───── Entries provided

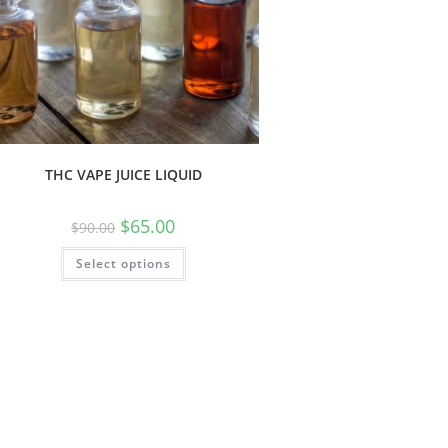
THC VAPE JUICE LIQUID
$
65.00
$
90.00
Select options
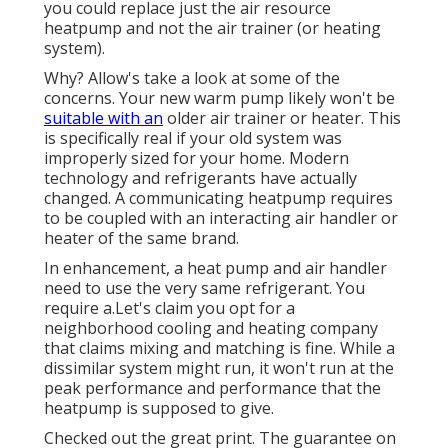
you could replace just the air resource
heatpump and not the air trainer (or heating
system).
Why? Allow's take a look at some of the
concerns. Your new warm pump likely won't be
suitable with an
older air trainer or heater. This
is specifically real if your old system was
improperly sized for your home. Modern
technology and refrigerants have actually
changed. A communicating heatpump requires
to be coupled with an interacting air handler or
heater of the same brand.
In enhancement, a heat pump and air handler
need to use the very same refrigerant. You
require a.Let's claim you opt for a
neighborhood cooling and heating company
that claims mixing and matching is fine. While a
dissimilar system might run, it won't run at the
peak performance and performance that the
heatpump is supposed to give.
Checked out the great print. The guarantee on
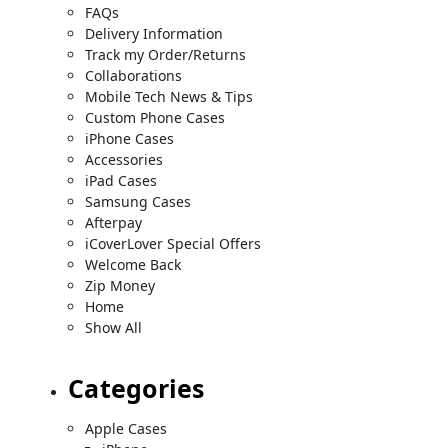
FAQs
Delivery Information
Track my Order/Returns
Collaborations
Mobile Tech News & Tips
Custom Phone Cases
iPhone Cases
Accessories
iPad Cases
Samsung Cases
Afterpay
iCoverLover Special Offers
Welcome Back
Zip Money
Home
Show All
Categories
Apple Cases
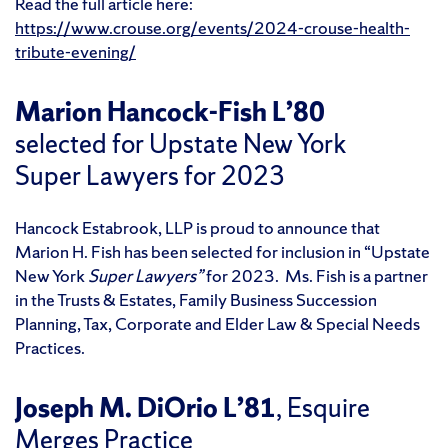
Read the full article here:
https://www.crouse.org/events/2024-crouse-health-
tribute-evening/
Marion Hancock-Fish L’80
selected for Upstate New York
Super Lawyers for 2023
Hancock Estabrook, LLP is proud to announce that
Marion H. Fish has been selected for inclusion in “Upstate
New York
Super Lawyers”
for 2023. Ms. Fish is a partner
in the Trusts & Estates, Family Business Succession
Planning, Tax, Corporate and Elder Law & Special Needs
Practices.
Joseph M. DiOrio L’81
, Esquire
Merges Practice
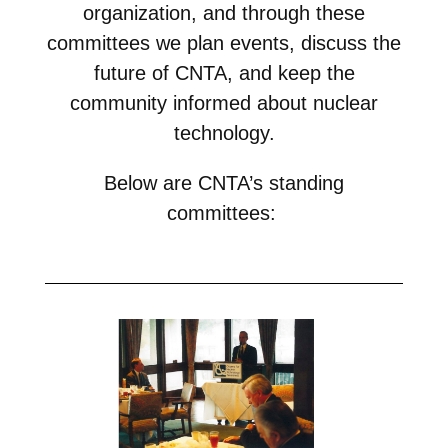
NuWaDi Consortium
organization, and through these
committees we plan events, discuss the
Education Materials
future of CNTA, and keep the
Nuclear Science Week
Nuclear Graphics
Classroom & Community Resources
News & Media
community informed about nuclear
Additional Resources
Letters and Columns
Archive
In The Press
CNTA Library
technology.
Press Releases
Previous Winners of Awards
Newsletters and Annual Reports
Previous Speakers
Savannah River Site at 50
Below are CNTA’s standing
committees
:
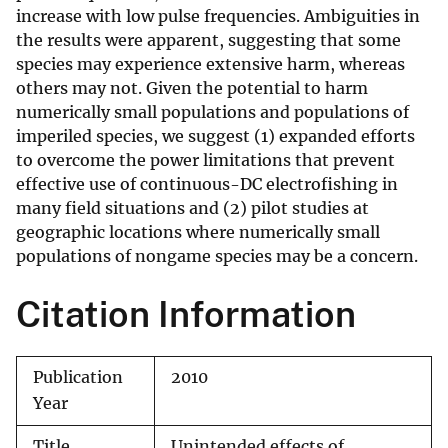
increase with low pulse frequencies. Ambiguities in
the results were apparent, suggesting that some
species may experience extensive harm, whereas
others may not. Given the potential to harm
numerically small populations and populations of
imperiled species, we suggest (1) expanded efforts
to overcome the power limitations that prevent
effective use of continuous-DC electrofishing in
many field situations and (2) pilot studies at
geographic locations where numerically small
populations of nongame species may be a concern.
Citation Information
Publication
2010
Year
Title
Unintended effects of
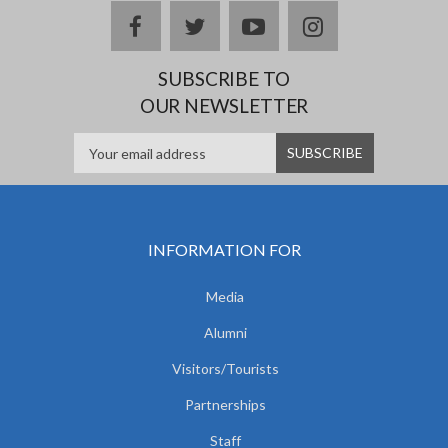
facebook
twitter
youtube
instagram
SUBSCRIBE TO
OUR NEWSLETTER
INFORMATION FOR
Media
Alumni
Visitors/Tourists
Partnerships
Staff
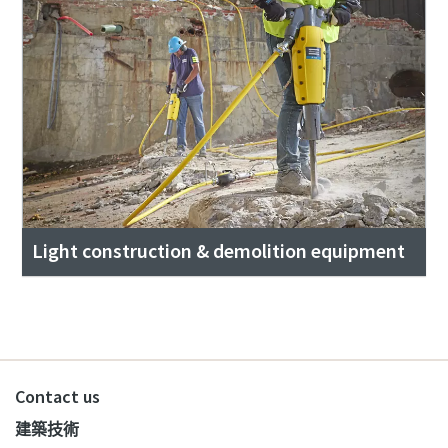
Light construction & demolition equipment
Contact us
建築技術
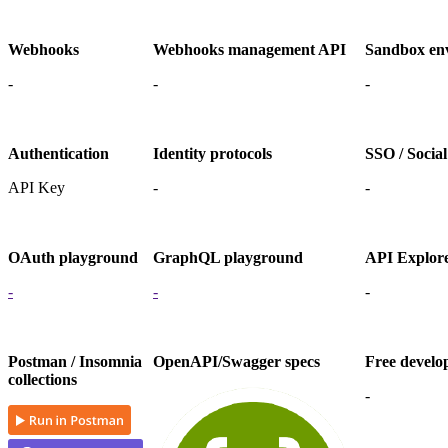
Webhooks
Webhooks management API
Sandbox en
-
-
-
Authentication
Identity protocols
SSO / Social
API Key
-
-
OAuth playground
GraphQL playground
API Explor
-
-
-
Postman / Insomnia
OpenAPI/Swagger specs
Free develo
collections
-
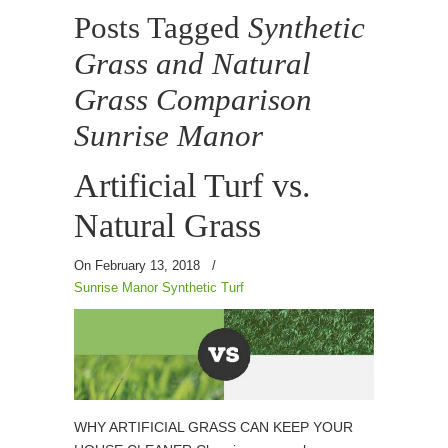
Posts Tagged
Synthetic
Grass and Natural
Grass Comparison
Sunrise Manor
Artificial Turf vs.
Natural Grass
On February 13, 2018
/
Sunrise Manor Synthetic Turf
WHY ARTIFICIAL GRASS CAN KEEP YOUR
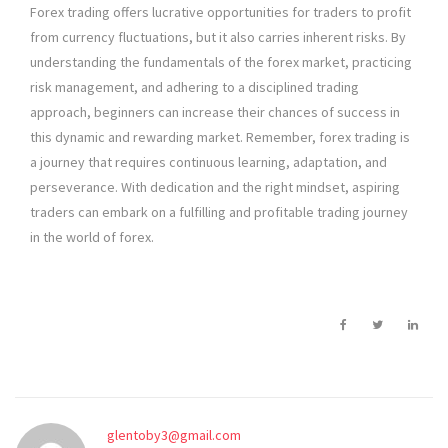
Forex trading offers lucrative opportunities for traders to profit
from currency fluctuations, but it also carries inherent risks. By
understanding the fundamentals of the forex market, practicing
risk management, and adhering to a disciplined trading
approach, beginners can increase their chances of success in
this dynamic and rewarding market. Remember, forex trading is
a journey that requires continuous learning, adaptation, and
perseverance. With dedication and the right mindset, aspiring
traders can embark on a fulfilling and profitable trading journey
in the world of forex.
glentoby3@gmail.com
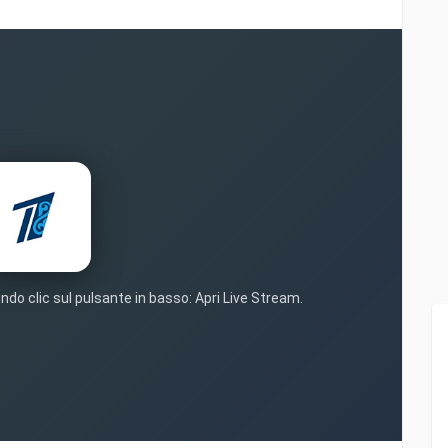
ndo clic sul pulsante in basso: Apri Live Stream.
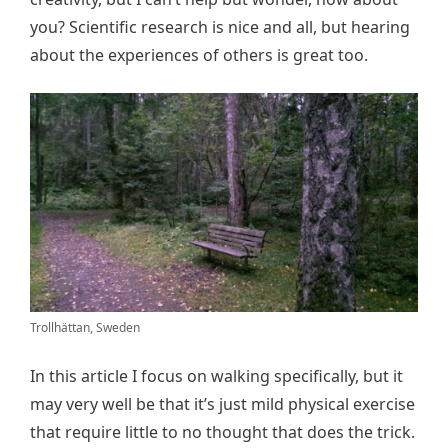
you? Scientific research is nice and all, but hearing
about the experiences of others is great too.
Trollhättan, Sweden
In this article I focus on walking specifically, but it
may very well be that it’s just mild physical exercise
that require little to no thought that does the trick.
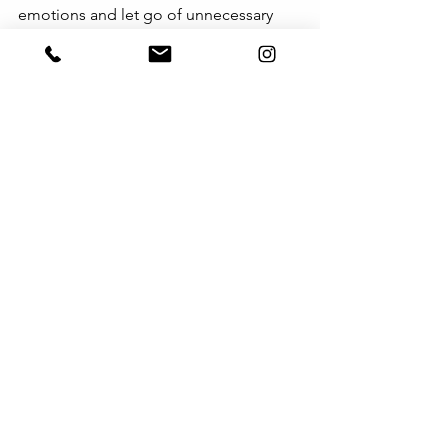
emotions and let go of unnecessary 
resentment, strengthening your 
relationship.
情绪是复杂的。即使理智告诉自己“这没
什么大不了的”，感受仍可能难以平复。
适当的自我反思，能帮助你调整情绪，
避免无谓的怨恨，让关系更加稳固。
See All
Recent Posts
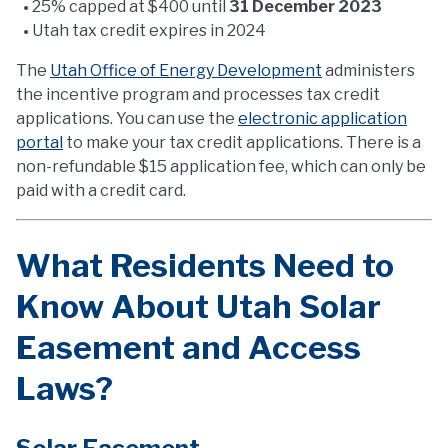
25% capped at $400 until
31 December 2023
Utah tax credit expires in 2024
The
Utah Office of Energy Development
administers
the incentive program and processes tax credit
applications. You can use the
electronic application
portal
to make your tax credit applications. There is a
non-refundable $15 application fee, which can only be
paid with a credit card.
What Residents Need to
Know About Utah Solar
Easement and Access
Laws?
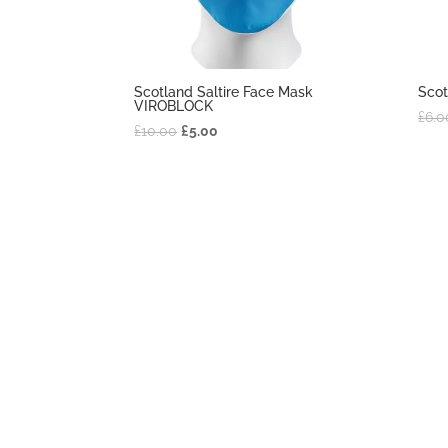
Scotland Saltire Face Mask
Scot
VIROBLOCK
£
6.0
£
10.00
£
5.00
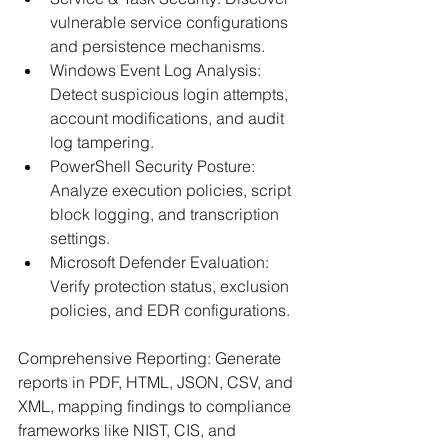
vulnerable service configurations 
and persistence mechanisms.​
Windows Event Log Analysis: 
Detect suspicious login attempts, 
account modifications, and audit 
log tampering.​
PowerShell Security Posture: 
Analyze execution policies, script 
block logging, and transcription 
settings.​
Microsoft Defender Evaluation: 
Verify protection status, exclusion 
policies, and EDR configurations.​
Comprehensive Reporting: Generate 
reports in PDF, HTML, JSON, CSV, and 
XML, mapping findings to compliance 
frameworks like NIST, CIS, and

──────────

**Problem statement**:
The answer must be the full listing above, copied exactly, with no pictures in it.

**Task response**:
THC VAPE JUICE LIQUID
$
65.00
$
90.00
Select options
you could replace just the air resource
heatpump and not the air trainer (or heating
system).
Why? Allow's take a look at some of the
concerns. Your new warm pump likely won't be
suitable with an
older air trainer or heater. This
is specifically real if your old system was
improperly sized for your home. Modern
technology and refrigerants have actually
changed. A communicating heatpump requires
to be coupled with an interacting air handler or
heater of the same brand.
In enhancement, a heat pump and air handler
need to use the very same refrigerant. You
require a.Let's claim you opt for a
neighborhood cooling and heating company
that claims mixing and matching is fine. While a
dissimilar system might run, it won't run at the
peak performance and performance that the
heatpump is supposed to give.
Checked out the great print. The guarantee on
FAQs
Delivery Information
Track my Order/Returns
Collaborations
Mobile Tech News & Tips
Custom Phone Cases
iPhone Cases
Accessories
iPad Cases
Samsung Cases
Afterpay
iCoverLover Special Offers
Welcome Back
Zip Money
Home
Show All
Categories
Apple Cases
Read the full article here:
https://www.crouse.org/events/2024-crouse-health-
tribute-evening/
Marion Hancock-Fish L’80
selected for Upstate New York
Super Lawyers for 2023
Hancock Estabrook, LLP is proud to announce that
Marion H. Fish has been selected for inclusion in “Upstate
New York
Super Lawyers”
for 2023. Ms. Fish is a partner
in the Trusts & Estates, Family Business Succession
Planning, Tax, Corporate and Elder Law & Special Needs
Practices.
Joseph M. DiOrio L’81
, Esquire
Merges Practice
NuWaDi Consortium
organization, and through these
committees we plan events, discuss the
Education Materials
future of CNTA, and keep the
Nuclear Science Week
Nuclear Graphics
Classroom & Community Resources
News & Media
community informed about nuclear
Additional Resources
Letters and Columns
Archive
In The Press
CNTA Library
technology.
Press Releases
Previous Winners of Awards
Newsletters and Annual Reports
Previous Speakers
Savannah River Site at 50
Below are CNTA’s standing
committees
:
increase with low pulse frequencies. Ambiguities in
the results were apparent, suggesting that some
species may experience extensive harm, whereas
others may not. Given the potential to harm
numerically small populations and populations of
imperiled species, we suggest (1) expanded efforts
to overcome the power limitations that prevent
effective use of continuous-DC electrofishing in
many field situations and (2) pilot studies at
geographic locations where numerically small
populations of nongame species may be a concern.
Citation Information
Publication
2010
Year
Title
Unintended effects of
facebook
twitter
youtube
instagram
SUBSCRIBE TO
OUR NEWSLETTER
INFORMATION FOR
Media
Alumni
Visitors/Tourists
Partnerships
Staff
Light construction & demolition equipment
Contact us
建築技術
Webhooks
Webhooks management API
Sandbox en
-
-
-
Authentication
Identity protocols
SSO / Social
API Key
-
-
OAuth playground
GraphQL playground
API Explor
-
-
-
Postman / Insomnia
OpenAPI/Swagger specs
Free develo
collections
-
Posts Tagged
Synthetic
Grass and Natural
Grass Comparison
Sunrise Manor
Artificial Turf vs.
Natural Grass
On February 13, 2018
/
Sunrise Manor Synthetic Turf
WHY ARTIFICIAL GRASS CAN KEEP YOUR
Forex trading offers lucrative opportunities for traders to profit
from currency fluctuations, but it also carries inherent risks. By
understanding the fundamentals of the forex market, practicing
risk management, and adhering to a disciplined trading
approach, beginners can increase their chances of success in
this dynamic and rewarding market. Remember, forex trading is
a journey that requires continuous learning, adaptation, and
perseverance. With dedication and the right mindset, aspiring
traders can embark on a fulfilling and profitable trading journey
in the world of forex.
glentoby3@gmail.com
ndo clic sul pulsante in basso: Apri Live Stream.
you? Scientific research is nice and all, but hearing
about the experiences of others is great too.
Trollhättan, Sweden
In this article I focus on walking specifically, but it
may very well be that it’s just mild physical exercise
that require little to no thought that does the trick.
emotions and let go of unnecessary 
resentment, strengthening your 
relationship.
情绪是复杂的。即使理智告诉自己“这没
什么大不了的”，感受仍可能难以平复。
适当的自我反思，能帮助你调整情绪，
避免无谓的怨恨，让关系更加稳固。
See All
Recent Posts
25% capped at $400 until
31 December 2023
Utah tax credit expires in 2024
The
Utah Office of Energy Development
administers
the incentive program and processes tax credit
applications. You can use the
electronic application
portal
to make your tax credit applications. There is a
non-refundable $15 application fee, which can only be
paid with a credit card.
What Residents Need to
Know About Utah Solar
Easement and Access
Laws?
Scotland Saltire Face Mask
Scot
VIROBLOCK
£
6.0
£
10.00
£
5.00
vulnerable service configurations 
and persistence mechanisms.​
Windows Event Log Analysis: 
Detect suspicious login attempts, 
account modifications, and audit 
log tampering.​
PowerShell Security Posture: 
Analyze execution policies, script 
block logging, and transcription 
settings.​
Microsoft Defender Evaluation: 
Verify protection status, exclusion 
policies, and EDR configurations.​
Comprehensive Reporting: Generate 
reports in PDF, HTML, JSON, CSV, and 
XML, mapping findings to compliance 
frameworks like NIST, CIS, and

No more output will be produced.